Suggestions Needed!

My husband and I are getting ready to leave on a one-month vacation. I’ve already decided what clothes and accessories to pack, but I’m stressing out about what reading to bring along. I’m talking about those big, frothy stories that you can dive into on a long plane trip or while sunning on a ship’s deck.

I don’t want anything too refined that will require taking copious notes so I won’t have to struggle with notebook, pens, sticky notes, and my book while confined to a coach airplane seat. Some people call the kind of books I’m talking about here airplane books or beach reads. In remarks about one of these books on Goodreads, one reader wrote, “I would put this book in the category of a soap opera.” Yep, that’s about it.

To give you some idea of the kind of recommendations I’m looking for, here are five frothy pleasure reads I’ve indulged in.


The Thorn Birds by Colleen McCullough

This book is my prototypical definition of this reading category. McCullough’s three-generational family saga has it all: illicit love, sex (both illicit and licit), marriage, motherhood, religion, secrets, family ties, money, fame, sweeping landscape vistas, and merino sheep.

The Thorn Birds tells the stories of three generations of the Cleary family, who at the beginning of the book leave a life as poor farmhands in New Zealand to travel to Australia, where they are destined to inherit Drogheda, the huge family estate. Most of the book centers on Meggie, one of the Cleary children; Ralph, the Catholic priest who falls in love with her; and Dane and Justine, Meggie’s children. Tragedies ensue, but what drives the story is McCullough’s deft and deep characterization that keeps readers involved in the lives of these people.


The Prince of Tides by Pat Conroy

Goodreads describes this as “a huge, brash thunderstorm of a novel, stinging with honesty and resounding with drama.”

The story opens in New York City, where Tom Wingo has arrived after his twin sister Savannah’s latest suicide attempt. To help Savannah’s psychiatrist better understand her troubled patient, Tom narrates the story of their childhood in a dysfunctional family raised in the low country of South Carolina. Steeped in Southern tradition, the narrative includes family conflict, strict religious belief, infidelity, sibling relationships, and the effects of physical and emotional abuse. Pat Conroy’s outstanding writing turns the Wingo family story into a tale of tragic, mythic proportion that brings both suffering and catharsis to readers.

The movie starring Nick Nolte and Barbra Streisand is a good rendering, but read the book first.


The Pillars of the Earth by Ken Follett

According to Ken Follett himself, this is his favorite of his novels and readers often tell him it’s their favorite as well. This big novel, set in England at the beginning of the twelfth century, uses the building of a magnificent cathedral as the focal point for a look at history: at the corruption of the nobility, at the lack of political stability, at the corrupt church, and at the peasants, who are at the mercy of all three. The story focuses on a few representatives of each category, and Follett’s depth of character development kept me reading for more than 900 pages to find out the fate of each.

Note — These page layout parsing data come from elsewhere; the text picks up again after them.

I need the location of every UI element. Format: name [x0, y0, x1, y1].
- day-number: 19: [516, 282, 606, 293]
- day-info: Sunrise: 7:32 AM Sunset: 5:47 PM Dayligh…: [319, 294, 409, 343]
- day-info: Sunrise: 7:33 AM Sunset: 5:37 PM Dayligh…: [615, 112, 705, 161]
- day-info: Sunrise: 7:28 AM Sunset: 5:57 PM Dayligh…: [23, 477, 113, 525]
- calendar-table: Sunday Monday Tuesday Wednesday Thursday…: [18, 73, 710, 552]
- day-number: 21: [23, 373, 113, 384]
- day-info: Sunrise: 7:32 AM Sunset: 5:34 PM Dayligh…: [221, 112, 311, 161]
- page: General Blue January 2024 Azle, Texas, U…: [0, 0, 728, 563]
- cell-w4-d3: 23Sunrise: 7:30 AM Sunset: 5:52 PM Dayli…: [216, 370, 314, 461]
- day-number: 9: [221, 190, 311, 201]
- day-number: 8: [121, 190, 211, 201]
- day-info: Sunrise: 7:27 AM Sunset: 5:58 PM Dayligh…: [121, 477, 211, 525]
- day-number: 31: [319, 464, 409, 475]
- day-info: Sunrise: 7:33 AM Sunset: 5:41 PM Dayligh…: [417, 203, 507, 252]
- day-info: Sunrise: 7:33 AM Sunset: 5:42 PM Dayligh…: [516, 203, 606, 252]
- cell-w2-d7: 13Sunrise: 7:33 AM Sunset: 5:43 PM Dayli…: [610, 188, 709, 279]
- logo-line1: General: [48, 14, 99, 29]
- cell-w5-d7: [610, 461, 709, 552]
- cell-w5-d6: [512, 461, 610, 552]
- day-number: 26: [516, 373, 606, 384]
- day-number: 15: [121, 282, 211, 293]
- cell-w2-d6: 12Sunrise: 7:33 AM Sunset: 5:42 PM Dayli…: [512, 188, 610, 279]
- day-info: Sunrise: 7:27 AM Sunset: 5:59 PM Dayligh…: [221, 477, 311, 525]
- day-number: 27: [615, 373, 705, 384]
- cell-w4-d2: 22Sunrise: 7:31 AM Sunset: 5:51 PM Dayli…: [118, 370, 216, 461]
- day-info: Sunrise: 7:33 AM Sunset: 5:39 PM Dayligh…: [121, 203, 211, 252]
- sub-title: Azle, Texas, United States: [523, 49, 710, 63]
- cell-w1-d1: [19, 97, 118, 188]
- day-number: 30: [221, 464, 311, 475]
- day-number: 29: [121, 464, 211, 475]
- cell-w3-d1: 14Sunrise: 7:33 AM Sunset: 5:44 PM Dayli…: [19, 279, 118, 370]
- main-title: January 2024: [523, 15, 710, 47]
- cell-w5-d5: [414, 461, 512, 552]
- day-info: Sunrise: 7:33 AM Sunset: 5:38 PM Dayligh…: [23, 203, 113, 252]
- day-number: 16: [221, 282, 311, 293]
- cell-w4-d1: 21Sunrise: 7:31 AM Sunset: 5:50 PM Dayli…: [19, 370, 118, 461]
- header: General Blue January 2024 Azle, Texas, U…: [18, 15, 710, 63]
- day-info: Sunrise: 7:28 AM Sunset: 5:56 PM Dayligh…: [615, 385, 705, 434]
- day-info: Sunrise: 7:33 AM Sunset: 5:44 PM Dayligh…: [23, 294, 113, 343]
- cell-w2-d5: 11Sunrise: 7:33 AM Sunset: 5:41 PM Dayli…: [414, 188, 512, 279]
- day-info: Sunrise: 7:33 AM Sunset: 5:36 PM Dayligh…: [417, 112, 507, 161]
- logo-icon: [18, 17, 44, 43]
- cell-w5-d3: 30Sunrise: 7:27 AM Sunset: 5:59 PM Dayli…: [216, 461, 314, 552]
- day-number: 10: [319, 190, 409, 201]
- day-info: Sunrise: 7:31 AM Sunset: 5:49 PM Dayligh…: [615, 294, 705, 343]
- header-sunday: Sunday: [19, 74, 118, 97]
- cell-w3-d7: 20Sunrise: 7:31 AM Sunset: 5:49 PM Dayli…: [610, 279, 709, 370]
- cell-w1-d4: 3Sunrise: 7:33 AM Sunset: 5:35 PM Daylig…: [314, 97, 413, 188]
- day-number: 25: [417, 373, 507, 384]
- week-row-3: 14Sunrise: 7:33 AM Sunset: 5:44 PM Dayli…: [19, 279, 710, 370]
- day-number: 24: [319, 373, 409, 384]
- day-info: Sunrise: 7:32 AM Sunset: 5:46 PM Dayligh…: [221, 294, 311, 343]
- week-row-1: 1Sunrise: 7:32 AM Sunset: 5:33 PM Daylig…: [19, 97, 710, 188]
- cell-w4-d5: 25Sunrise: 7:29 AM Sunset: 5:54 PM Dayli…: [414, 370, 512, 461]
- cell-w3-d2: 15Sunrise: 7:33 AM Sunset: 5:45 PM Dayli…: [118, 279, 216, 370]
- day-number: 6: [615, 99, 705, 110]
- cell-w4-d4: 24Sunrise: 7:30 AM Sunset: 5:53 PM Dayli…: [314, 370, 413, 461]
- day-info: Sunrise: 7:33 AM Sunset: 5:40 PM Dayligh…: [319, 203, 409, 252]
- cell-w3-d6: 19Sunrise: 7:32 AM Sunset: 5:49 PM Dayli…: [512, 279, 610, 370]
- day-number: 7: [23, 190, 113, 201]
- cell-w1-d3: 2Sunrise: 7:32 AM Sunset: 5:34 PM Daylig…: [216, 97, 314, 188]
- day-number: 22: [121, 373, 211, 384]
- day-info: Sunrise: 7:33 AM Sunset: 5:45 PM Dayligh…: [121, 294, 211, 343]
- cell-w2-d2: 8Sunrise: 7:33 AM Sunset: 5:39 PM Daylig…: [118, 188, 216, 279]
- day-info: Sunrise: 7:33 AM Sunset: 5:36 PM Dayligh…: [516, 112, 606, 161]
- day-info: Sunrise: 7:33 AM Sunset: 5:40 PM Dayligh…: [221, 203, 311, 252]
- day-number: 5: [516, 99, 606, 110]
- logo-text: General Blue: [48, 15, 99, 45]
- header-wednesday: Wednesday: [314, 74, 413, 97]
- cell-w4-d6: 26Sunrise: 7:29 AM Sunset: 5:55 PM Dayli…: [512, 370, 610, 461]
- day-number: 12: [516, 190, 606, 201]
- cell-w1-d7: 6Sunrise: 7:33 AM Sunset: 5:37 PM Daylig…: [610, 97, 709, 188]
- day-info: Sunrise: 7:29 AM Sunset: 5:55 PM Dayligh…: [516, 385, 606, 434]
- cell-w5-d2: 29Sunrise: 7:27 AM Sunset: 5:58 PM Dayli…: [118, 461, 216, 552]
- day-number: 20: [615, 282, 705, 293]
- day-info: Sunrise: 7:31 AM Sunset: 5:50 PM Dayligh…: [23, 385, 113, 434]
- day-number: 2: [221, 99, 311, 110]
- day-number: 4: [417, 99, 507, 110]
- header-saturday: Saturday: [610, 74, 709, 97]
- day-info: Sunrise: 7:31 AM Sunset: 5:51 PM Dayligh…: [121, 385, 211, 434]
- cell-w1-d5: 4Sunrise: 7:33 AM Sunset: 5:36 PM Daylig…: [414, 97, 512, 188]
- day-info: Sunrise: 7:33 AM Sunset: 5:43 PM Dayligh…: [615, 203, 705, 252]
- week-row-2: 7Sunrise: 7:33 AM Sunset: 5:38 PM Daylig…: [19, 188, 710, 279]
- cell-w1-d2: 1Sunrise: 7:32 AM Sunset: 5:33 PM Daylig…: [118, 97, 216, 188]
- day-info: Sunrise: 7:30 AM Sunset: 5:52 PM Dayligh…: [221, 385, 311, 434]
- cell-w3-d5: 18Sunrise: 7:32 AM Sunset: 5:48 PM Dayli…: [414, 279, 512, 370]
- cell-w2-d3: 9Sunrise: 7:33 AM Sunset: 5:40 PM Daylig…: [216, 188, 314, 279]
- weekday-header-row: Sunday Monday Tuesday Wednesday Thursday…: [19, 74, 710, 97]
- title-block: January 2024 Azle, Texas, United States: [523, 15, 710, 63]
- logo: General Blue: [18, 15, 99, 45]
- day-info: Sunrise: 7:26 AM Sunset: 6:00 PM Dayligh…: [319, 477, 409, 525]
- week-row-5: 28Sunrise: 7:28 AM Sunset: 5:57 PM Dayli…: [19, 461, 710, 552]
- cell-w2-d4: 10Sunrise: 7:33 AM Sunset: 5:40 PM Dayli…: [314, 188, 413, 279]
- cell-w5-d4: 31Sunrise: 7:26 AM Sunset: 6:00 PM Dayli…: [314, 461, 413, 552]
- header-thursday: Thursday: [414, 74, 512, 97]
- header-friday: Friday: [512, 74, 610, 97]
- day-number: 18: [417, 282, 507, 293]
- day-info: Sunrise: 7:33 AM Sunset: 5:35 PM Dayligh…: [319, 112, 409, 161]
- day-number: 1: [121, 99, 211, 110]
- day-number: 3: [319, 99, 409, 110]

There is a sort-of sequel, World Without End, that tells the story of the building of a new bridge in the same fictional town. There are references to the characters of Pillars, but this second novel can be read on its own. It’s basically the same story set 200 years later, with a bridge substituted for the original cathedral.

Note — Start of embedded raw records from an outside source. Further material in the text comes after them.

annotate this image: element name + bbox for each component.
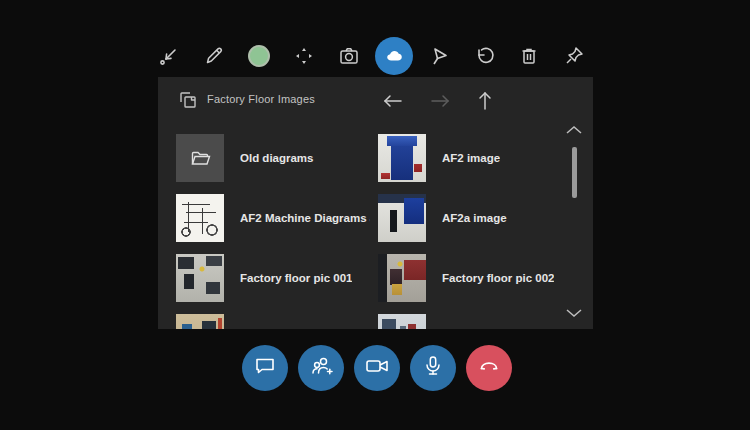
video-camera-icon [364, 353, 390, 383]
move-tool-button[interactable] [287, 39, 321, 73]
video-button[interactable] [354, 345, 400, 391]
forward-button[interactable] [427, 90, 453, 112]
undo-icon [473, 45, 495, 67]
pencil-icon [203, 45, 225, 67]
file-item-partial-row[interactable] [378, 308, 580, 329]
chat-icon [253, 354, 277, 382]
folder-icon [189, 147, 211, 169]
pin-button[interactable] [557, 39, 591, 73]
image-thumbnail [176, 194, 224, 242]
onedrive-cloud-icon [382, 44, 406, 68]
folder-thumbnail [176, 134, 224, 182]
image-thumbnail [378, 134, 426, 182]
file-label: Factory floor pic 002 [442, 272, 554, 284]
file-browser-icon [177, 89, 199, 115]
photo-capture-button[interactable] [332, 39, 366, 73]
file-browser-header: Factory Floor Images [158, 77, 593, 123]
scroll-up-button[interactable] [561, 121, 587, 139]
chevron-down-icon [565, 308, 583, 318]
end-call-icon [476, 353, 502, 383]
mic-button[interactable] [410, 345, 456, 391]
image-thumbnail [176, 314, 224, 329]
image-thumbnail [176, 254, 224, 302]
add-participant-icon [308, 353, 334, 383]
file-label: Old diagrams [240, 152, 314, 164]
back-button[interactable] [380, 90, 406, 112]
file-item-factory-floor-pic-001[interactable]: Factory floor pic 001 [176, 248, 378, 308]
file-label: AF2 Machine Diagrams alt... [240, 212, 370, 224]
camera-icon [338, 45, 360, 67]
image-thumbnail [378, 194, 426, 242]
folder-breadcrumb-title: Factory Floor Images [207, 93, 315, 105]
file-label: AF2 image [442, 152, 500, 164]
file-item-af2a-image[interactable]: AF2a image [378, 188, 580, 248]
flag-icon [428, 45, 450, 67]
onedrive-files-button[interactable] [375, 37, 413, 75]
move-dots-icon [294, 46, 314, 66]
arrow-tool-button[interactable] [152, 39, 186, 73]
ink-tool-button[interactable] [197, 39, 231, 73]
end-call-button[interactable] [466, 345, 512, 391]
trash-icon [518, 45, 540, 67]
file-item-partial-row[interactable] [176, 308, 378, 329]
file-grid: Old diagrams AF2 image AF2 Machine Diagr… [176, 128, 580, 329]
delete-button[interactable] [512, 39, 546, 73]
file-item-old-diagrams[interactable]: Old diagrams [176, 128, 378, 188]
scrollbar-thumb[interactable] [572, 147, 577, 198]
chevron-up-icon [565, 125, 583, 135]
file-label: Factory floor pic 001 [240, 272, 352, 284]
image-thumbnail [378, 314, 426, 329]
file-item-af2-machine-diagrams[interactable]: AF2 Machine Diagrams alt... [176, 188, 378, 248]
image-thumbnail [378, 254, 426, 302]
scroll-down-button[interactable] [561, 304, 587, 322]
file-item-factory-floor-pic-002[interactable]: Factory floor pic 002 [378, 248, 580, 308]
color-swatch-icon [248, 45, 270, 67]
file-browser-panel: Factory Floor Images [158, 77, 593, 329]
arrow-place-icon [158, 45, 180, 67]
add-participant-button[interactable] [298, 345, 344, 391]
file-item-af2-image[interactable]: AF2 image [378, 128, 580, 188]
annotation-toolbar [152, 37, 591, 75]
undo-button[interactable] [467, 39, 501, 73]
color-picker-button[interactable] [242, 39, 276, 73]
file-label: AF2a image [442, 212, 507, 224]
remote-assist-app: Factory Floor Images [0, 0, 750, 430]
up-level-button[interactable] [472, 90, 498, 112]
pointer-tool-button[interactable] [422, 39, 456, 73]
pin-icon [563, 45, 585, 67]
microphone-icon [421, 354, 445, 382]
chat-button[interactable] [242, 345, 288, 391]
call-controls-bar [242, 345, 512, 391]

The Immigrants by Howard Fast

This is the story of how Dan Lavette, son of an Italian fisherman, builds a shipping company into a financial empire. Featuring the San Francisco earthquake of 1906, the novel explores the status of immigrants on the West Coast and the growth of industry in California over the first decades of the twentieth century.  If immigrants want to prove legitimate marriage in US, they can get attorneys’ help from here. And of course there are love stories involved: a loveless marriage and some passionate love affairs. In the end, though, the story probes the relationship between wealth and happiness.

This is the first novel in the Lavette Family series, with five more that continue the family saga:

  • Second Generation
  • The Establishment
  • The Legacy
  • The Immigrant’s Daughter
  • An Independent Woman

I discovered this series not long after the first novel was published in 1977 in a neighborhood book-swap. I’d read them all again.


The Books of Rachel by Joel Gross

This novel encapsulates 500 years of Jewish history, from the Spanish Inquisition to the founding of Israel. The story focuses on the Cuheno family. From the fifteenth century on, the first daughter of each generation has been given the name Rachel and the family heritage of courage and faith, represented by the family diamond.

The story opens in the present time, just before the marriage of Rachel Kane as her father presents her with the diamond and its story. The book then flashes back to fifteenth century Spain with the story of the first Rachel, then presents the stories of four more generational Rachels. Some of these stories are painful to read, since they deal with antisemitism through time and the horrors it has produced. Overall, though, this narrative is uplifting with its continued emphasis of faith, perseverance, and hope.

There is a prequel, The Lives of Rachel, that goes back further into history, beginning in Judea in 168 B.C.E.


Now that you know what I mean by frothy pleasure reads, what books would you suggest that I take with me on vacation?